● Your goal:
Copy the records out again in full, keeping them identical.

(Entries taken from a collection)

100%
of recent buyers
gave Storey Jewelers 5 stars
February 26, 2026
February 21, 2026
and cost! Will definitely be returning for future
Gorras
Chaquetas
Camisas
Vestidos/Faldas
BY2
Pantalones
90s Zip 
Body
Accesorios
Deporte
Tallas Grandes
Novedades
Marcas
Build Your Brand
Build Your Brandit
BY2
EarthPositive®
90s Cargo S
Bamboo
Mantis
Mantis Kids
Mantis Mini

● Answer for the task:
100%
of recent buyers
gave Storey Jewelers 5 stars
February 26, 2026
February 21, 2026
and cost! Will definitely be returning for future
Gorras
Chaquetas
Camisas
Vestidos/Faldas
BY2
Pantalones
90s Zip 
Body
Accesorios
Deporte
Tallas Grandes
Novedades
Marcas
Build Your Brand
Build Your Brandit
BY2
EarthPositive®
90s Cargo S
Bamboo
Mantis
Mantis Kids
Mantis Mini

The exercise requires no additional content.